The plot is simple, straightforward, and makes very little sense, so we immediately know we’re on familiar ground from the off. Yahya Abdul-Mateen II is decorated war hero and family man Will Sharp, back home and struggling to find the money to pay for his wife’s surgery. He lies to her about having acquired the funding, heads out to meet up with his adoptive brother Danny (as played by Jake Gyllenhaal), who then convinces him in a matter of minutes to join his crew for a $32 million bank heist that starts almost immediately, and we’re off to the races.

Some of the marketing may have painted Ambulance as a heist thriller, but the gung-ho crew are out of the bank by the end of the first act, many of them splattered into mincemeat. The cops and the feds are both on the scene, forcing the Sharp siblings to hijack the titular mode of transport, which also involves them attempting to save the life of a rookie officer that Will had literally just shot twice for trying to apprehend his brother immediately beforehand.
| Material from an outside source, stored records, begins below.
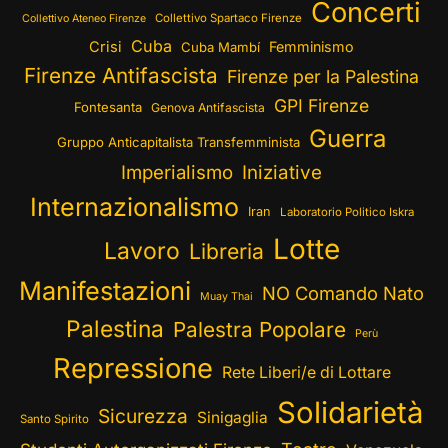
Concerti
Collettivo Spartaco Firenze
Collettivo Ateneo Firenze
Cuba
Crisi
Femminismo
Cuba Mambí
Firenze Antifascista
Firenze per la Palestina
GPI Firenze
Fontesanta
Genova Antifascista
Guerra
Gruppo Anticapitalista Transfemminista
Imperialismo
Iniziative
Internazionalismo
Iran
Laboratorio Politico Iskra
Lotte
Lavoro
Libreria
Manifestazioni
NO Comando Nato
Muay Thai
Palestina
Palestra Popolare
Perù
Repressione
Rete Liberi/e di Lottare
Solidarietà
Sicurezza
Sinigaglia
Santo Spirito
Once Will, Danny, Eiza González’s Cam, and Jackson White’s Officer Zach (yep, that’s his name in the credits) are aboard, things take a rapid detour into pure, unadulterated Bayhem. As soon the thieves and their captors hit the road, we’re treated to almost two hours of vehicular insanity, implausible subplots, occasionally awe-inspiring camerawork, and the requisite sh*t getting blown sky high.

A recurring criticism of Bay’s career is that he’s refused to evolve even the slightest bit since breaking out as the action genre’s newest wunderkind almost three decades ago, but he knows it, with Ambulance revealing a playful level of self-awareness that may as well have someone wink at the camera.

He knows people dunk on his work for repeating the same tricks over and over again in perpetuity, but he’s also savvy enough to accept that audiences would reject him if he didn’t, so he knows exactly what he’s doing when he has two characters discuss The Rock during an early scene of Ambulance, before one of them refers to the pair as “bad boys”.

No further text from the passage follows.